Nothing was a surprise to McGarvey except the speed at which everything was happening. “Foster must be getting nervous to go to these lengths,” he said.

“I came over last night and Otto briefed me,” Pete said. “But we still don’t have enough proof that Foster’s Friday Club has anything to do with this, or with the Mexico City or Pyongyang incidents. Leastways nothing we can take to the Justice Department.”

“How’d you find this place?” McGarvey asked.

“I sent an e-mail to Otto’s home account and he answered me within ninety seconds.”

“Untraceable,” Otto said.

“Most of the people I talked to on Campus think someone is gunning for you, but their hands are tied. They’re afraid for their jobs. It’s scary over there.

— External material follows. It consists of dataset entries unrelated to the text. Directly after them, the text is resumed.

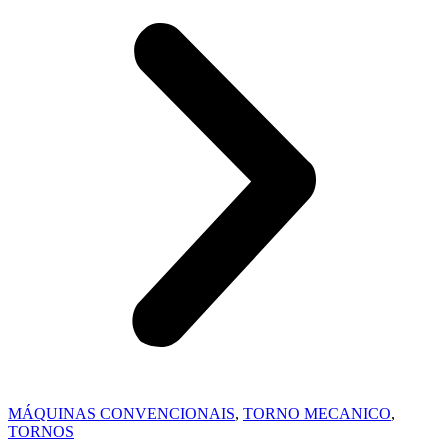
MÁQUINAS CONVENCIONAIS
,
TORNO MECANICO
,
TORNOS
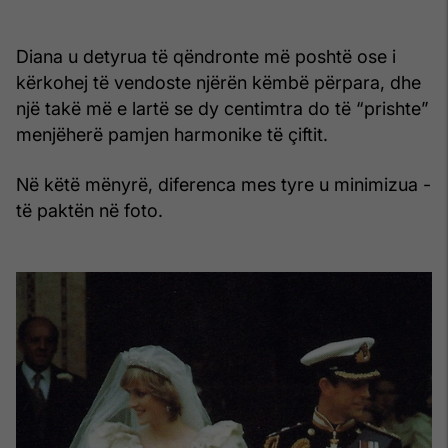
Diana u detyrua të qëndronte më poshtë ose i
kërkohej të vendoste njërën këmbë përpara, dhe
një takë më e lartë se dy centimtra do të “prishte”
menjëherë pamjen harmonike të çiftit.
Në këtë mënyrë, diferenca mes tyre u minimizua -
të paktën në foto.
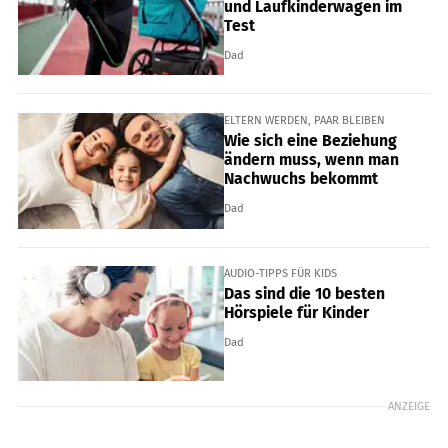
und Laufkinderwagen im
Test
Dad
ELTERN WERDEN, PAAR BLEIBEN
Wie sich eine Beziehung
ändern muss, wenn man
Nachwuchs bekommt
Dad
AUDIO-TIPPS FÜR KIDS
Das sind die 10 besten
Hörspiele für Kinder
Dad
ANZEIGE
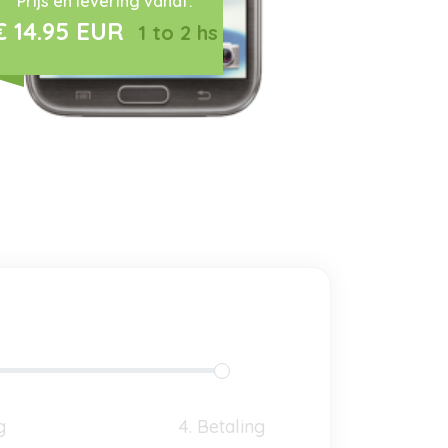
Prijs en levering vanaf:
€ 14.95 EUR
1 to 2 hs
g
4. Betaling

Morale has never been so low.”

“Technically makes you a traitor,” McGarvey said.

She smiled. “Just doing my job, Mr. Director.”

“Might be easier if you started calling me Mac. My friends do. The ones in this house at least.”

“You’d be surprised how many friends you have in this town,” she said.

“And just now too many enemies,” McGarvey said. “But you’re wrong about proof, I’ve got all I need.” And he told them about Kangas and Mustapha in Baghdad and again in Rock Creek Park this morning. “Admin is right in the middle of it.”

“On the Friday Club’s orders,” Otto said. “But the stuff on the disk they found in Todd’s car is worthless. So right now all we have is your word that a couple of Admin contractors at gunpoint told you everything.” Otto shook his head. “We need more than that to convince just about everyone in Washington including the president’s staff that you’re no traitor.”

“We can go after these two guys,” Pete said. “Present them as material witnesses.”

“They’re just shooters, not planners. They heard stuff, but they probably had no direct contact with Foster and his group,” McGarvey said. “It’s why I went to Baghdad, to see what Sandberger had to say. But he was willing to take a bullet rather than tell me anything. Which leaves us Remington.”

Otto was clearly worried. “What do you have in mind?”

“Find out where he lives, find out what security measures he has in place, and if he has bodyguards, and then I’ll go over to see him.”

“And if he’s willing to take a bullet the same as Sandberger, that’ll leave us with squat,” Otto said. “Admin killed Todd and Katy and Liz. We already had that pretty well figured out. But as bad as it is you gotta calm down and think it through. Honest injun.”

“Goddamnit, I’m not going to walk away,” McGarvey said, his entire body numb. Killing Sandberger had been satisfying. Too satisfying, and yet Otto was right, killing Remington would do nothing for them.

“Okay, so if you get nothing out of Remington, what next? Foster?”

“Yes.”

“And after him you’d be gunning for some top people in this town,” Otto said. “Think it out. Where does it end? And more important than that, where’s the connection between Mexico City, Pyongyang, and now? Because I don’t see it.”

“You still need material witnesses,” Pete broke in. “One material witness who would be willing to testify against Foster to save his butt. S. Gordon Remington.”

“That’s right,” McGarvey said.

“To save his butt from you,” she said quietly. “There’s no way you can run around Washington on your own — especially not during the day — no matter how good your disguise is.”

Louise was at the door. “She’s right. I recognized you because we’re friends. Could happen again if you’re in the wrong place at the wrong time.”

“Otto can check out Remington’s house and security measures and I’ll go over there myself later, around dinnertime, and ring the doorbell,” Pete said. “I’m not very threatening-looking, and he wouldn’t be expecting someone like me to show up.”

“He’s ex-SAS,” McGarvey said. “Sandhurst.”

“No offense, Mac, but he’s an old guy who probably hasn’t been on a field assignment in years. And I’m pretty good. I think I can take him down, and bring him back here, and we’ll have our foot in the Friday Club’s front door.”

It made sense but McGarvey didn’t like it. “That puts you on the firing line.”

“I didn’t lose a child or a spouse, but I did lose a partner who was my friend. And I’ve been on the firing line before.”

“You can’t go on a field ops with an empty stomach,” Louise said. “Breakfast is ready.”